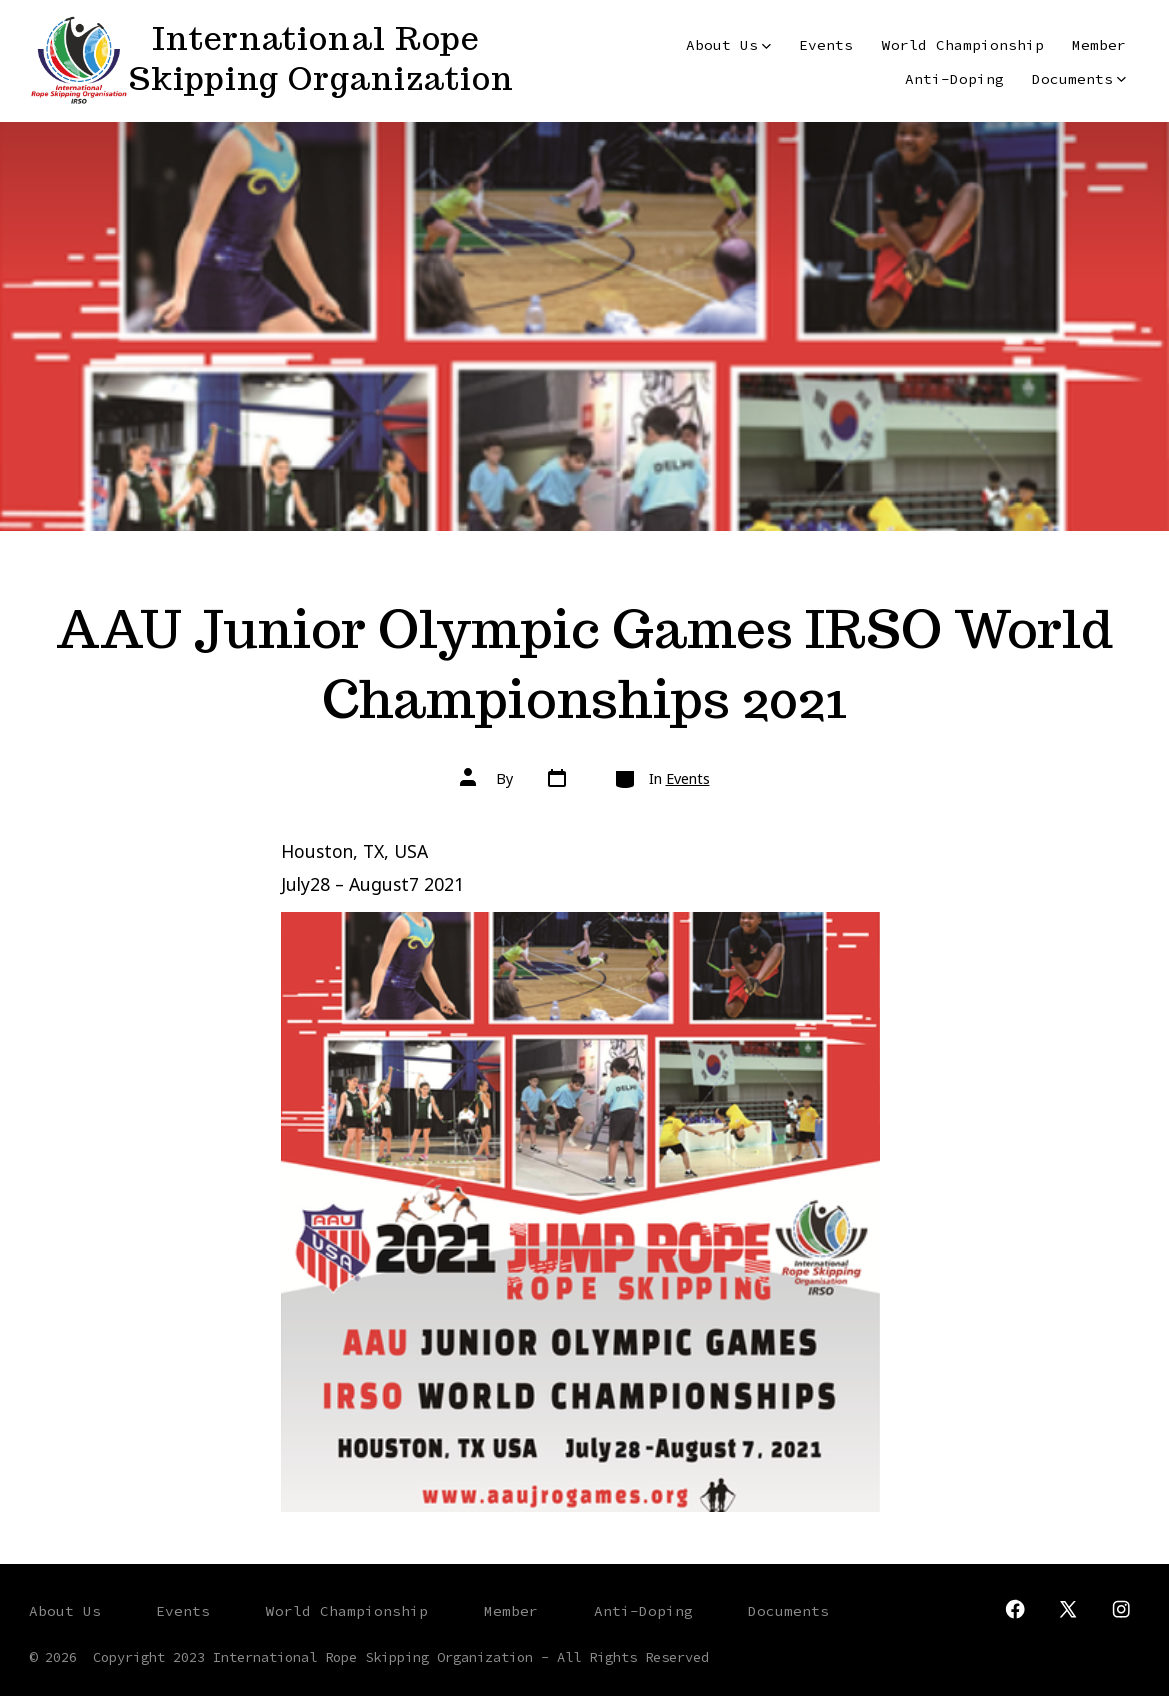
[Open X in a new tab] (1068, 1609)
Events (826, 45)
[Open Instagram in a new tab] (1121, 1609)
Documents (1079, 79)
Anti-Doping (954, 79)
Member (1099, 45)
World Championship (963, 45)
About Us (728, 45)
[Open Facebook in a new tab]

+++

▶ Description of the task
Give the listing above again word for word, without its pictures.

▶ Response for this exercise
[Open X in a new tab] (1068, 1609)
Events (826, 45)
[Open Instagram in a new tab] (1121, 1609)
Documents (1079, 79)
Anti-Doping (954, 79)
Member (1099, 45)
World Championship (963, 45)
About Us (728, 45)
[Open Facebook in a new tab]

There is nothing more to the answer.